Public Employee Retirement Administration Commission is the umbrella regulatory organization that oversees the dozens of local retirement boards in the Commonwealth. Last month they issued Memorandum #34 that implements the new PERAC Placement Agents Policy (.pdf).

As a manager you will need to provide:

(a) a statement whether you used a placement agent

(b)  a resume detailing education, professional designations, regulatory licenses and investment and work experience.  If he or she is a current or former member of a retirement board, employee or consultant or immediate family of such a person that fact should be specifically noted.

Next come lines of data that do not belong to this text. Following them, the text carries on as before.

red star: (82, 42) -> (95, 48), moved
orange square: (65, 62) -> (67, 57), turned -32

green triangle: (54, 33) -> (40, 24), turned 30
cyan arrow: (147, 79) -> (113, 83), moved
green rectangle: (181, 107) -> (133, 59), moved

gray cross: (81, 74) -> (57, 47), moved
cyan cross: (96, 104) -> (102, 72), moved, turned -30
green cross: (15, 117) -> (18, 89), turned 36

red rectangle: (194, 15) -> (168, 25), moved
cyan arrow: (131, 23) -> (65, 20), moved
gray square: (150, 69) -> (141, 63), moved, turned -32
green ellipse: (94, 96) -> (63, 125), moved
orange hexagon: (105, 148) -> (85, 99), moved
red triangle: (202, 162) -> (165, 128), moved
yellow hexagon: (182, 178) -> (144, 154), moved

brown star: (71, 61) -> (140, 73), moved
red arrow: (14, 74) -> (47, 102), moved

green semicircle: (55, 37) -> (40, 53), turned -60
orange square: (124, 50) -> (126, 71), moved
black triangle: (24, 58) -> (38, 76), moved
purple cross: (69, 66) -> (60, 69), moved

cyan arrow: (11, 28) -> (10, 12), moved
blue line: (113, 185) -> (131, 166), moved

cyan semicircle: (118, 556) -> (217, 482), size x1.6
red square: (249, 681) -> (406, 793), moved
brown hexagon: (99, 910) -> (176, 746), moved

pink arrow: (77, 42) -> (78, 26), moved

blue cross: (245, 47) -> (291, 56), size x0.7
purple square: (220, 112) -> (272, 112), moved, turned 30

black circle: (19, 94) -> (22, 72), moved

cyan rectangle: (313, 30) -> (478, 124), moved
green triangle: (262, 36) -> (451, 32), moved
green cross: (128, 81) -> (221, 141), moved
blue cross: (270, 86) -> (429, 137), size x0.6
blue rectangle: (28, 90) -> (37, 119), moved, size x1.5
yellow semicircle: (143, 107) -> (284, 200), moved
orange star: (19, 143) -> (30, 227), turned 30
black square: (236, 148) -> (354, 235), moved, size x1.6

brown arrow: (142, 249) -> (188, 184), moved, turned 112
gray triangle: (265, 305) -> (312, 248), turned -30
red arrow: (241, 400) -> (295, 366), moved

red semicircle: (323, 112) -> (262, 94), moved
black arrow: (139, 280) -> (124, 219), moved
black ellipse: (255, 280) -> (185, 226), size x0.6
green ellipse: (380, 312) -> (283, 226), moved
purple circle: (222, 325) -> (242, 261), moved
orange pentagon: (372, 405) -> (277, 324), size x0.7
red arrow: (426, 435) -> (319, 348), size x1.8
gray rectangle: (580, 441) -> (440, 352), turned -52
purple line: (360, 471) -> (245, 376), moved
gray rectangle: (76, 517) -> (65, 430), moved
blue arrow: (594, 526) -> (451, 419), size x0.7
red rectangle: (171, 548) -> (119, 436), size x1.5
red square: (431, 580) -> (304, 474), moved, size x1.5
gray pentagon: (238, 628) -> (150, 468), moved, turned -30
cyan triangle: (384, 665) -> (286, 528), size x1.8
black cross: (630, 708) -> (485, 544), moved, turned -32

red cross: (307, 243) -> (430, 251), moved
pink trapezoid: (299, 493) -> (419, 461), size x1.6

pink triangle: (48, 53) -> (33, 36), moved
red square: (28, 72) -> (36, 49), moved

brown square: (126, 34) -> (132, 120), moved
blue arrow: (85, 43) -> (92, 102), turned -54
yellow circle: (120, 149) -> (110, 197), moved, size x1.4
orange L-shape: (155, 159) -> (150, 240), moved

(c)  a description of any and all compensation of any kind provided or agreed to be provided to a placement agent, including the nature, timing and value thereof;

(d)  a description of the services to be performed by the placement agent

(e) a written copy of any and all agreements between the manager and the placement agent

 (f) in the event that any current or former Massachusetts public pension system board members, employees, consultants or other service providers have suggested the retention of the placement agent, the names of that person

 (g)  a statement that the placement agent has a minimum of three years experience in the investment field

 (h)  a statement that the placement agent is registered with the Securities and Exchange Commission or the Financial Industry Regulatory Authority, or, if appropriate, the Commodity Futures Trading Commission

The pension board will have to include a provision in the investment management agreement that in the case of a breach will allow the board to terminate the agreement and have two years of management fees returned.